Finalement, une fois refermé ce livre, le lecteur n'aura pas forcément l'impression d'avoir appris d'importantes choses sur le commerce des esclaves ; mais il aura sous les yeux un document qui lui offre un panorama simple, circonstancié, détaillé de la manière dont les choses se passaient à l'époque. Et ce document, par son unique réalité physique, par les simples preuves qu'il met bout à bout, qu'il enchaîne les unes aux autres pour expliquer ce que fut (globalement) le commerce triangulaire est un cri, est une claque, est une sale affaire, une sorte de plaie dont on aimerait bien ne pas connaitre les souffrances .
Le livre de Hansen est à lire parce qu'il raconte de manière à la fois conventionnelle (documentée) les réalités d'un temps terrible mais aussi parce qu'il n'hésite pas à interroger cet héritage et la cécité qui entoure encore la réalité historique du commerce d'hommes par des hommes sous prétexte que leurs couleurs de peau, leur soi-disant absence de culture ou d'art les excluaient de la caste des hommes 'modernes', donc civilisés.

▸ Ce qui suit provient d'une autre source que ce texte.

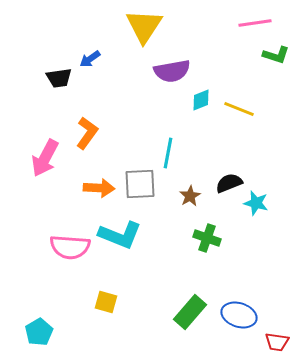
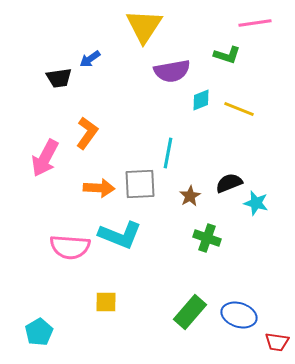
green L-shape: moved 49 px left
yellow square: rotated 15 degrees counterclockwise
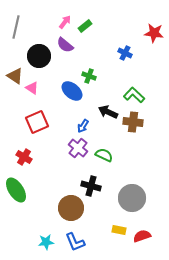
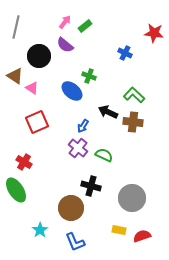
red cross: moved 5 px down
cyan star: moved 6 px left, 12 px up; rotated 28 degrees counterclockwise
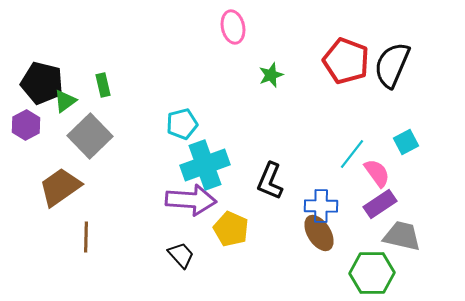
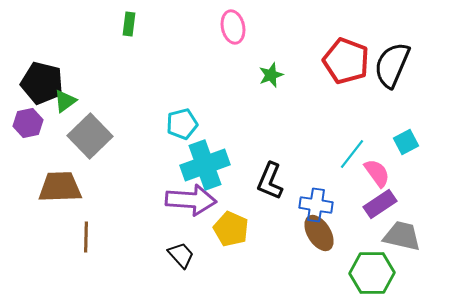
green rectangle: moved 26 px right, 61 px up; rotated 20 degrees clockwise
purple hexagon: moved 2 px right, 2 px up; rotated 16 degrees clockwise
brown trapezoid: rotated 33 degrees clockwise
blue cross: moved 5 px left, 1 px up; rotated 8 degrees clockwise
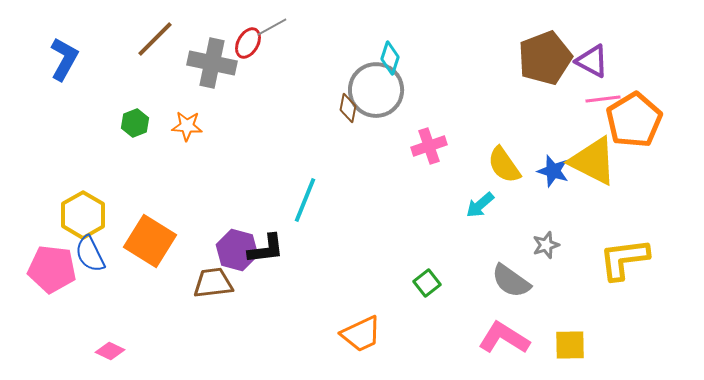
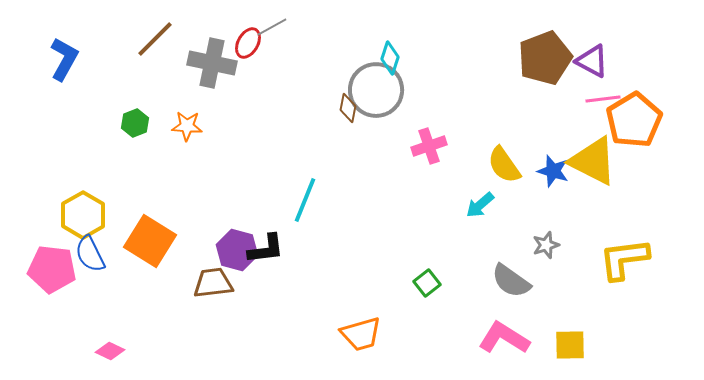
orange trapezoid: rotated 9 degrees clockwise
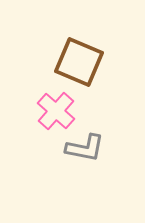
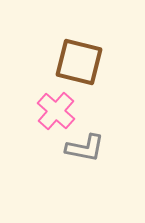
brown square: rotated 9 degrees counterclockwise
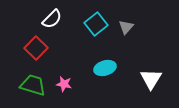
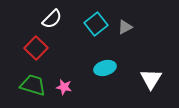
gray triangle: moved 1 px left; rotated 21 degrees clockwise
pink star: moved 3 px down
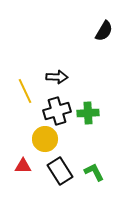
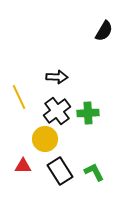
yellow line: moved 6 px left, 6 px down
black cross: rotated 20 degrees counterclockwise
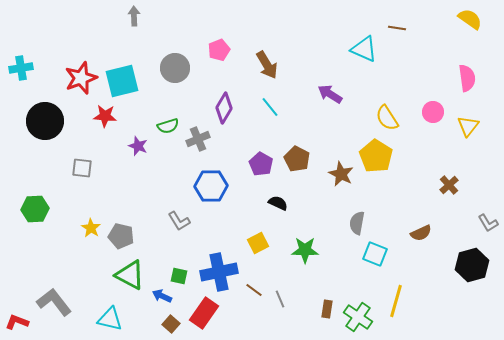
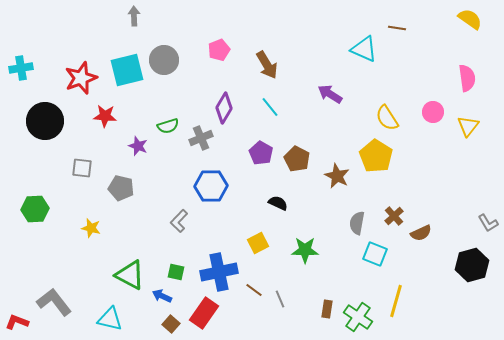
gray circle at (175, 68): moved 11 px left, 8 px up
cyan square at (122, 81): moved 5 px right, 11 px up
gray cross at (198, 139): moved 3 px right, 1 px up
purple pentagon at (261, 164): moved 11 px up
brown star at (341, 174): moved 4 px left, 2 px down
brown cross at (449, 185): moved 55 px left, 31 px down
gray L-shape at (179, 221): rotated 75 degrees clockwise
yellow star at (91, 228): rotated 18 degrees counterclockwise
gray pentagon at (121, 236): moved 48 px up
green square at (179, 276): moved 3 px left, 4 px up
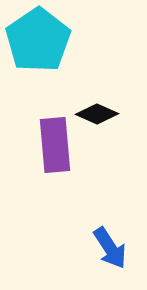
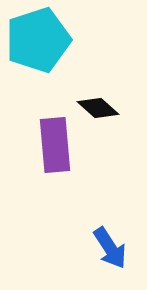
cyan pentagon: rotated 16 degrees clockwise
black diamond: moved 1 px right, 6 px up; rotated 18 degrees clockwise
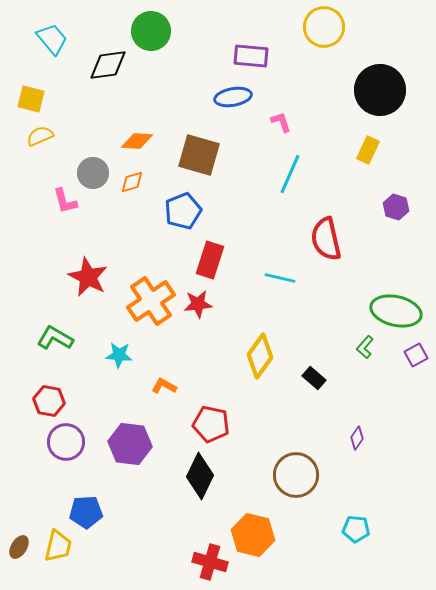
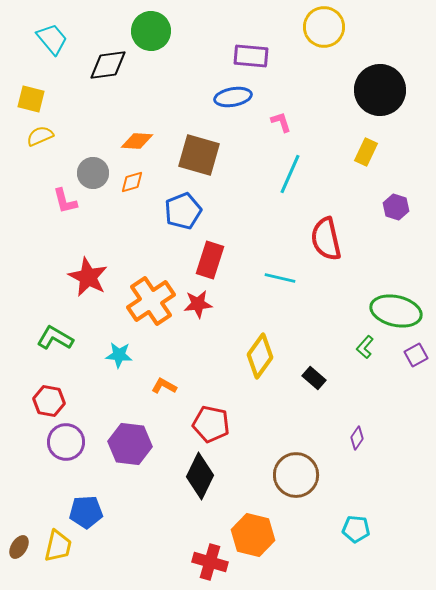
yellow rectangle at (368, 150): moved 2 px left, 2 px down
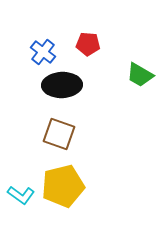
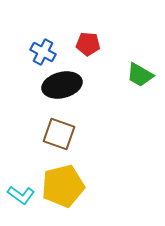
blue cross: rotated 10 degrees counterclockwise
black ellipse: rotated 12 degrees counterclockwise
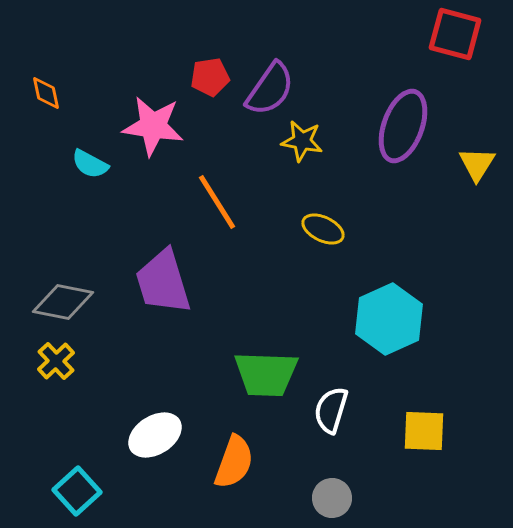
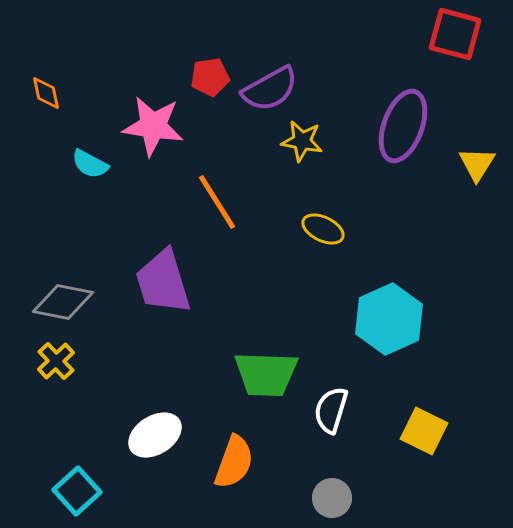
purple semicircle: rotated 26 degrees clockwise
yellow square: rotated 24 degrees clockwise
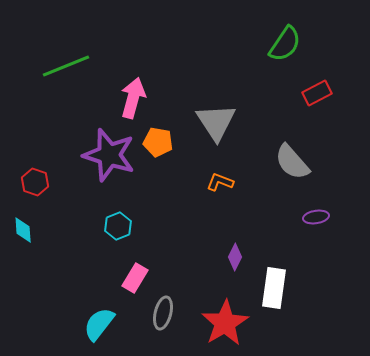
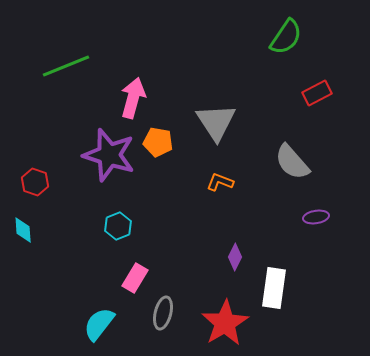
green semicircle: moved 1 px right, 7 px up
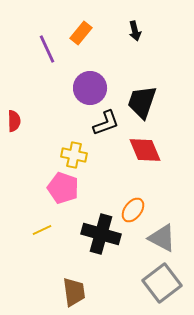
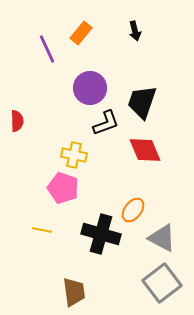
red semicircle: moved 3 px right
yellow line: rotated 36 degrees clockwise
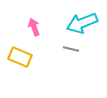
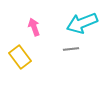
gray line: rotated 21 degrees counterclockwise
yellow rectangle: rotated 30 degrees clockwise
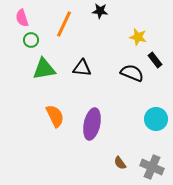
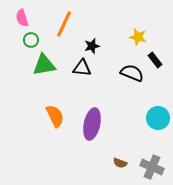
black star: moved 8 px left, 35 px down; rotated 21 degrees counterclockwise
green triangle: moved 4 px up
cyan circle: moved 2 px right, 1 px up
brown semicircle: rotated 32 degrees counterclockwise
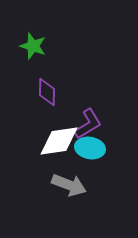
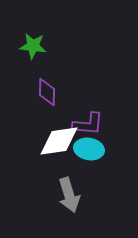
green star: rotated 12 degrees counterclockwise
purple L-shape: rotated 36 degrees clockwise
cyan ellipse: moved 1 px left, 1 px down
gray arrow: moved 10 px down; rotated 52 degrees clockwise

Je ressors de ce livre en éprouvant bien sûr un profond malaise car ce qui est dit n'est pas facile à lire, à ressentir mais en même temps je pense que ce livre est une très bonne manière d'entrer dans l'univers des esclavagistes. En tout cas, il me donne envie de poursuivre mes lectures dans ce domaine, sombre, puant, sale et encore brutalement obscur.